Would you quote every entry exactly, dropping only the pictures?
--------------------
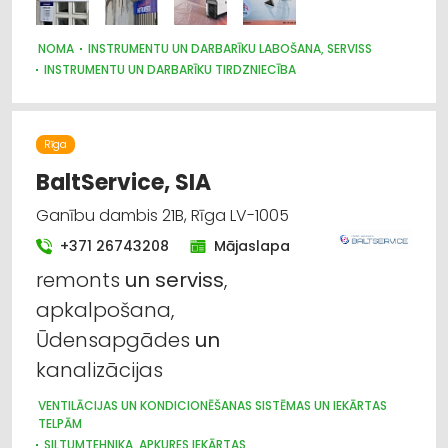
NOMA
INSTRUMENTU UN DARBARĪKU LABOŠANA, SERVISS
INSTRUMENTU UN DARBARĪKU TIRDZNIECĪBA
ELEKTROTEHNISKO IEKĀRTU UN ELEKTROMATERIĀLU LABOŠANA
CELTNIECĪBAS TEHNIKA UN IEKĀRTAS; TIRDZNIECĪBA, SERVISS
CELTNIECĪBAS TEHNIKA UN IEKĀRTAS; NOMA
Rīga
ELEKTROTEHNISKO IEKĀRTU UN ELEKTROMATERIĀLU
TIRDZNIECĪBA
BaltService, SIA
Ganību dambis 21B, Rīga LV-1005
+371 26743208
Mājaslapa
remonts
un
serviss
,
apkalpošana,
Ūdensapgādes
un
kanalizācijas
VENTILĀCIJAS UN KONDICIONĒŠANAS SISTĒMAS UN IEKĀRTAS
TELPĀM
SILTUMTEHNIKA, APKURES IEKĀRTAS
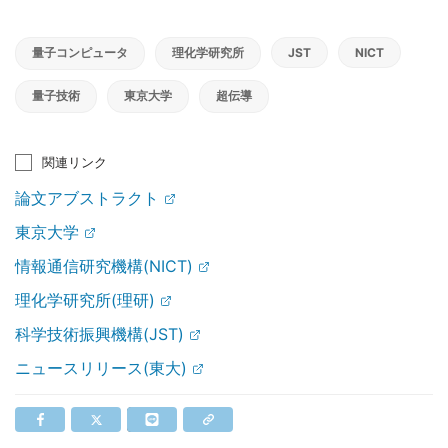
量子コンピュータ
理化学研究所
JST
NICT
量子技術
東京大学
超伝導
関連リンク
論文アブストラクト
東京大学
情報通信研究機構(NICT)
理化学研究所(理研)
科学技術振興機構(JST)
ニュースリリース(東大)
--------------------
[Worked solution]:
NOMA
INSTRUMENTU UN DARBARĪKU LABOŠANA, SERVISS
INSTRUMENTU UN DARBARĪKU TIRDZNIECĪBA
ELEKTROTEHNISKO IEKĀRTU UN ELEKTROMATERIĀLU LABOŠANA
CELTNIECĪBAS TEHNIKA UN IEKĀRTAS; TIRDZNIECĪBA, SERVISS
CELTNIECĪBAS TEHNIKA UN IEKĀRTAS; NOMA
Rīga
ELEKTROTEHNISKO IEKĀRTU UN ELEKTROMATERIĀLU
TIRDZNIECĪBA
BaltService, SIA
Ganību dambis 21B, Rīga LV-1005
+371 26743208
Mājaslapa
remonts
un
serviss
,
apkalpošana,
Ūdensapgādes
un
kanalizācijas
VENTILĀCIJAS UN KONDICIONĒŠANAS SISTĒMAS UN IEKĀRTAS
TELPĀM
SILTUMTEHNIKA, APKURES IEKĀRTAS
量子コンピュータ
理化学研究所
JST
NICT
量子技術
東京大学
超伝導
関連リンク
論文アブストラクト
東京大学
情報通信研究機構(NICT)
理化学研究所(理研)
科学技術振興機構(JST)
ニュースリリース(東大)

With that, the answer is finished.